* **Work instructions**
Please copy every line with the string "social" from the entries below.
******
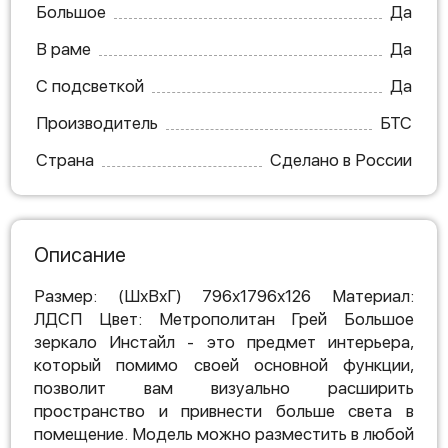
Большое
Да
В раме
Да
С подсветкой
Да
Производитель
БТС
Страна
Сделано в России
Описание
Размер: (ШхВхГ) 796х1796х126 Материал:
ЛДСП Цвет: Метрополитан Грей Большое
зеркало Инстайл - это предмет интерьера,
который помимо своей основной функции,
позволит вам визуально расширить
пространство и привнести больше света в
помещение. Модель можно разместить в любой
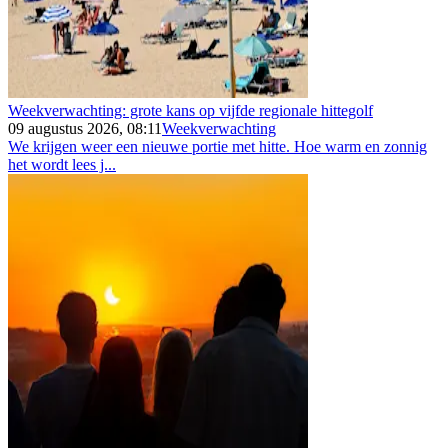
Weekverwachting: grote kans op vijfde regionale hittegolf
09 augustus 2026, 08:11
Weekverwachting
We krijgen weer een nieuwe portie met hitte. Hoe warm en zonnig
het wordt lees j...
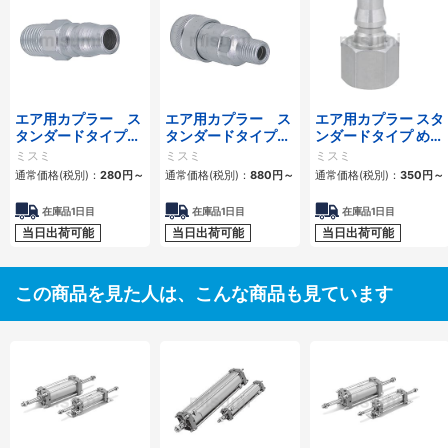
エア用カプラー ス
エア用カプラー ス
エア用カプラー スタ
タンダードタイプ
タンダードタイプ
ンダードタイプ めね
おねじプラグ
おねじソケット
じプラグ
ミスミ
ミスミ
ミスミ
通常価格(税別)：
280
円
～
通常価格(税別)：
880
円
～
通常価格(税別)：
350
円
～
在庫品1日目
在庫品1日目
在庫品1日目
当日出荷可能
当日出荷可能
当日出荷可能
この商品を見た人は、こんな商品も見ています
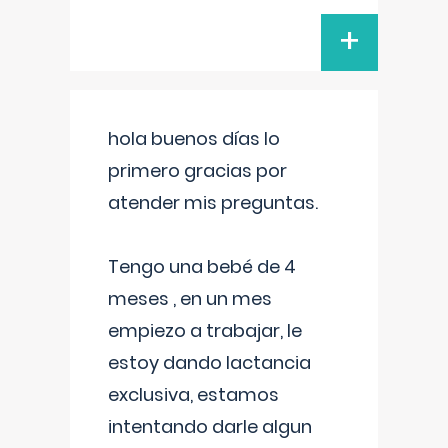
+
hola buenos días lo
primero gracias por
atender mis preguntas.
Tengo una bebé de 4
meses , en un mes
empiezo a trabajar, le
estoy dando lactancia
exclusiva, estamos
intentando darle algun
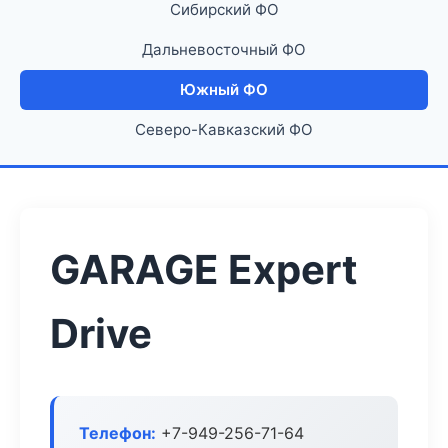
Сибирский ФО
Дальневосточный ФО
Южный ФО
Северо-Кавказский ФО
GARAGE Expert
Drive
Телефон:
+7-949-256-71-64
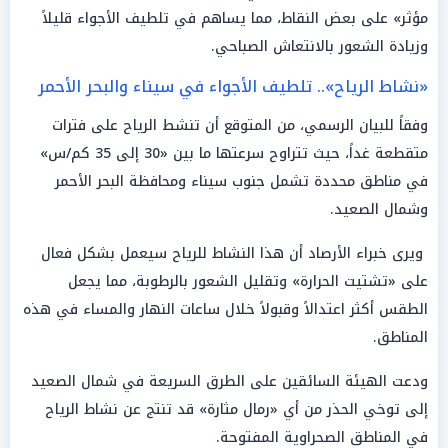
مؤثر» على بعض النقاط، مما يساهم في تلطيف الأجواء قليلاً
وزيادة الشعور بالانتعاش الصباحي.
«نشاط الرياح».. تلطيف الأجواء في سيناء والبحر الأحمر
وفقاً للبيان الرسمي، من المتوقع أن تنشط الرياح على فترات
متقطعة غداً، حيث تتراوح سرعتها ما بين «30 إلى 35 كم/س»
في مناطق محددة تشمل جنوب سيناء ومحافظة البحر الأحمر
وشمال الصعيد.
ويرى خبراء الأرصاد أن هذا النشاط للرياح سيعمل بشكل فعال
على «تشتيت الحرارة» وتقليل الشعور بالرطوبة، مما يجعل
الطقس أكثر اعتدالاً وقبولاً خلال ساعات النهار والمساء في هذه
المناطق.
ودعت الهيئة السائقين على الطرق السريعة في شمال الصعيد
إلى توخي الحذر من أي «رمال مثارة» قد تنتج عن نشاط الرياح
في المناطق الصحراوية المفتوحة.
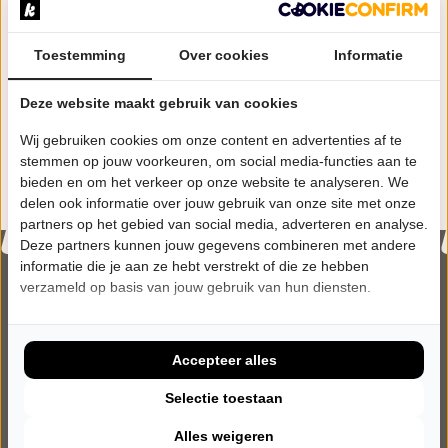
KORDAAT
seizoen 25/26
125 voorstellingen
Cabaret
Toestemming
Over cookies
Informatie
KORDAAT
seizoen 24/25
143 voorstellingen
Cabaret
Deze website maakt gebruik van cookies
Wij gebruiken cookies om onze content en advertenties af te
KORDAAT
seizoen 23/24
8 voorstellingen
Cabaret
stemmen op jouw voorkeuren, om social media-functies aan te
bieden en om het verkeer op onze website te analyseren. We
delen ook informatie over jouw gebruik van onze site met onze
partners op het gebied van social media, adverteren en analyse.
Deze partners kunnen jouw gegevens combineren met andere
informatie die je aan ze hebt verstrekt of die ze hebben
verzameld op basis van jouw gebruik van hun diensten.
Op dit moment op tournee
Accepteer alles
Selectie toestaan
Alles weigeren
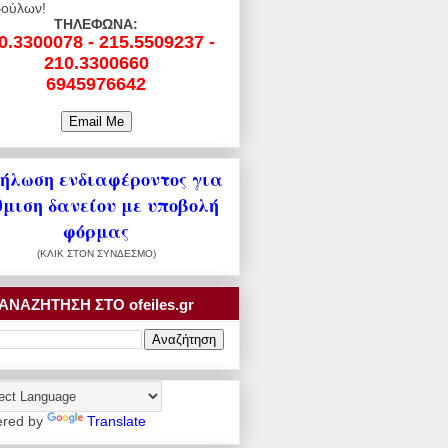
ούλων!
ΤΗΛΕΦΩΝΑ:
0.3300078 - 215.5509237 -
210.3300660
6945976642
ήλωση ενδιαφέροντος για
θμιση δανείου με υποβολή
φόρμας
(ΚΛΙΚ ΣΤΟΝ ΣΥΝΔΕΣΜΟ)
ΑΝΑΖΗΤΗΣΗ ΣΤΟ ofeiles.gr
red by
Translate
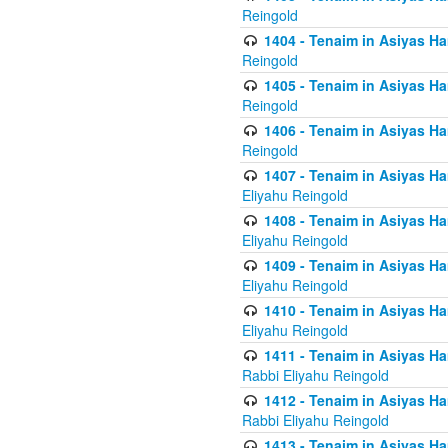
Reingold
1404 - Tenaim in Asiyas Ham
Reingold
1405 - Tenaim in Asiyas Ham
Reingold
1406 - Tenaim in Asiyas Ham
Reingold
1407 - Tenaim in Asiyas Ha
Eliyahu Reingold
1408 - Tenaim in Asiyas Ha
Eliyahu Reingold
1409 - Tenaim in Asiyas Ha
Eliyahu Reingold
1410 - Tenaim in Asiyas Ha
Eliyahu Reingold
1411 - Tenaim in Asiyas Ha
Rabbi Eliyahu Reingold
1412 - Tenaim in Asiyas Ha
Rabbi Eliyahu Reingold
1413 - Tenaim in Asiyas Ha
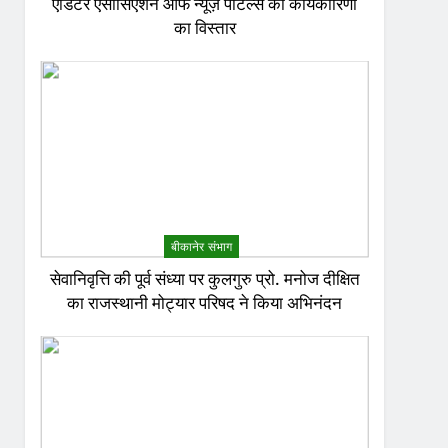
एडिटर एसोसिएशन ऑफ न्यूज़ पोर्टल्स की कार्यकारिणी
का विस्तार
बीकानेर संभाग
सेवानिवृत्ति की पूर्व संध्या पर कुलगुरु प्रो. मनोज दीक्षित
का राजस्थानी मोट्यार परिषद ने किया अभिनंदन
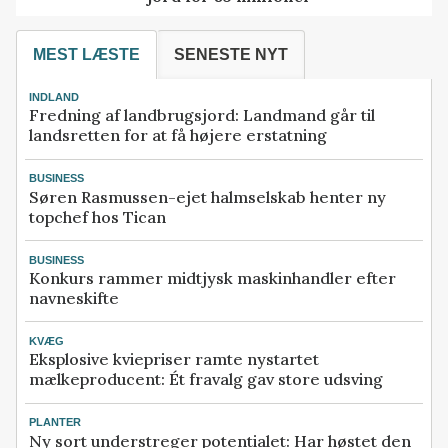
MEST LÆSTE
SENESTE NYT
INDLAND
Fredning af landbrugsjord: Landmand går til
landsretten for at få højere erstatning
BUSINESS
Søren Rasmussen-ejet halmselskab henter ny
topchef hos Tican
BUSINESS
Konkurs rammer midtjysk maskinhandler efter
navneskifte
KVÆG
Eksplosive kviepriser ramte nystartet
mælkeproducent: Ét fravalg gav store udsving
PLANTER
Ny sort understreger potentialet: Har høstet den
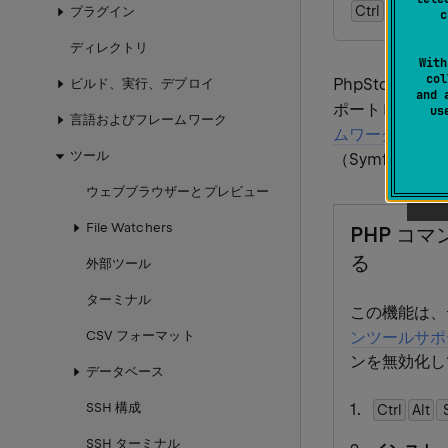
Ctrl
Alt
0
S
プラグイン
c
ディレクトリ
With
col
PhpStorm
ビルド、実行、デプロイ
and 
ポートしてい
u
言語およびフレームワーク
ムワーク 2 (ZFT
ツール
（Symfony
ウェブブラウザーとプレビュー
File Watchers
PHP コ
る
外部ツール
ターミナル
この機能は、
CSV フォーマット
ンツールサポ
ンを無効化し
データベース
SSH 構成
Ctrl
Alt
SSH ターミナル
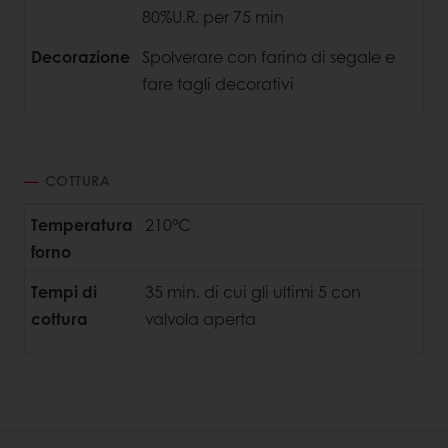
80%U.R. per 75 min
Decorazione
Spolverare con farina di segale e
fare tagli decorativi
COTTURA
Temperatura
210°C
forno
Tempi di
35 min. di cui gli ultimi 5 con
cottura
valvola aperta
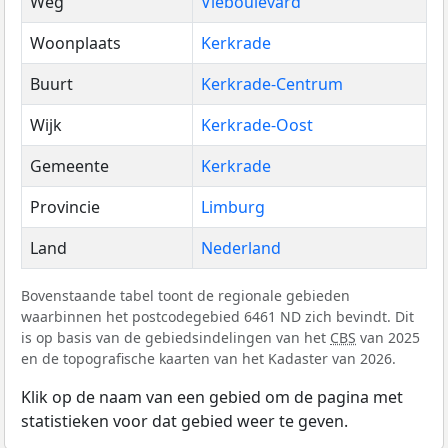
Weg
Vieboulevard
Woonplaats
Kerkrade
Buurt
Kerkrade-Centrum
Wijk
Kerkrade-Oost
Gemeente
Kerkrade
Provincie
Limburg
Land
Nederland
Bovenstaande tabel toont de regionale gebieden
waarbinnen het postcodegebied 6461 ND zich bevindt. Dit
is op basis van de gebiedsindelingen van het
CBS
van 2025
en de topografische kaarten van het Kadaster van 2026.
Klik op de naam van een gebied om de pagina met
statistieken voor dat gebied weer te geven.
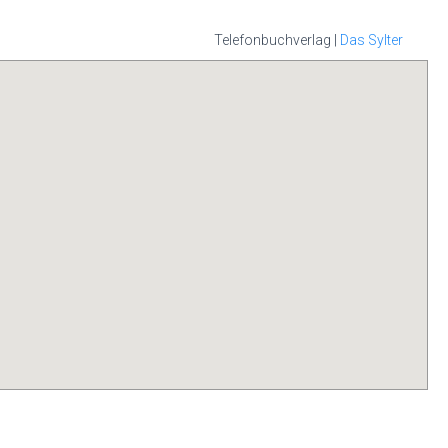
Telefonbuchverlag |
Das Sylter
it Ihrer Handy-
hon sind diese
rem persönlichen
all, nutzen Sie
 Sylter APP.
die
s im App-Store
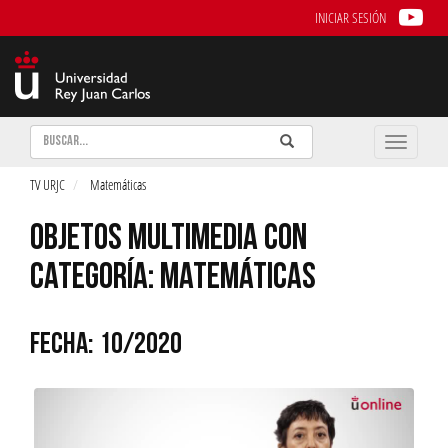
INICIAR SESIÓN
Buscar
Enviar
Buscar
Toggle
naviga
TV URJC
Matemáticas
OBJETOS MULTIMEDIA CON
CATEGORÍA: MATEMÁTICAS
FECHA: 10/2020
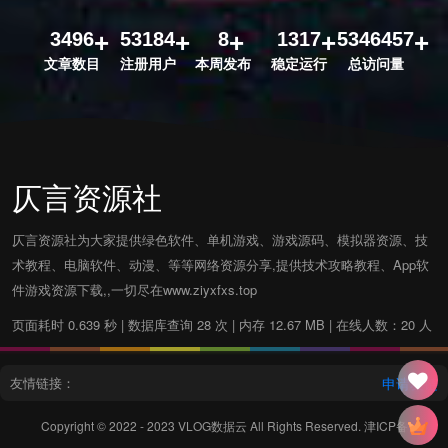
3496
53184
8
1317
5346457
文章数目
注册用户
本周发布
稳定运行
总访问量
仄言资源社
仄言资源社为大家提供绿色软件、单机游戏、游戏源码、模拟器资源、技
术教程、电脑软件、动漫、等等网络资源分享,提供技术攻略教程、App软
件游戏资源下载,,一切尽在www.ziyxfxs.top
页面耗时 0.639 秒 | 数据库查询 28 次 | 内存 12.67 MB | 在线人数：20 人
友情链接：
申请友链
Copyright © 2022 - 2023
VLOG数据云
All Rights Reserved.
津ICP备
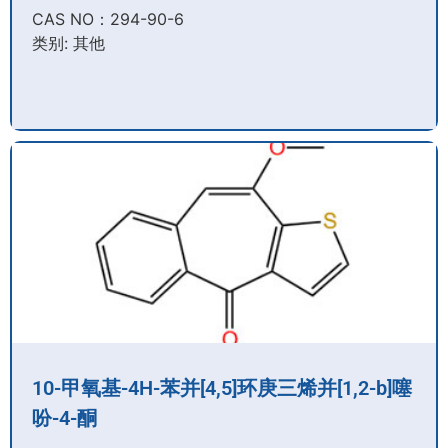
CAS NO：294-90-6​
类别: 其他
10-甲氧基-4H-苯并[4,5]环庚三烯并[1,2-b]噻
吩-4-酮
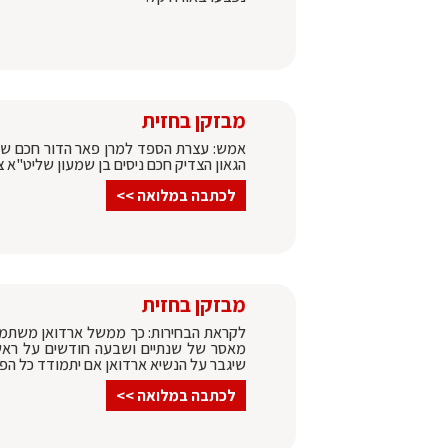
מבזקן בחזית
אמש: עצרת הספד למרן פאר הדור חכם שמע
הגאון הצדיק חכם ניסים בן שמעון שליט"א צ
לכתבה במלואה >>
מבזקן בחזית
לקראת הבחירות: כך ממשל ארדואן משתמש
מאסר של שנתיים ושבעה חודשים על ראש 
שיגבר על הנשיא ארדואן אם יתמודד כל הפ
לכתבה במלואה >>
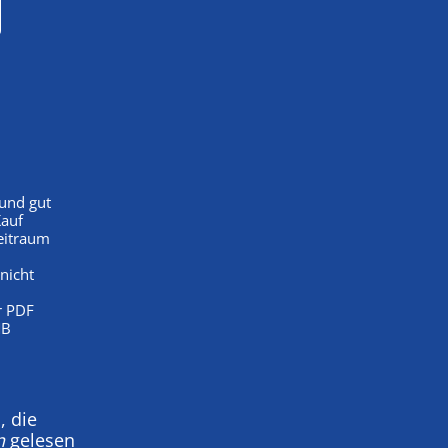
 und gut
Kauf
eitraum
nicht
r PDF
MB
, die
n
gelesen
******
* **Written reply**
stemmen op jouw voorkeuren, om social media-functies aan te
partners op het gebied van social media, adverteren en analyse.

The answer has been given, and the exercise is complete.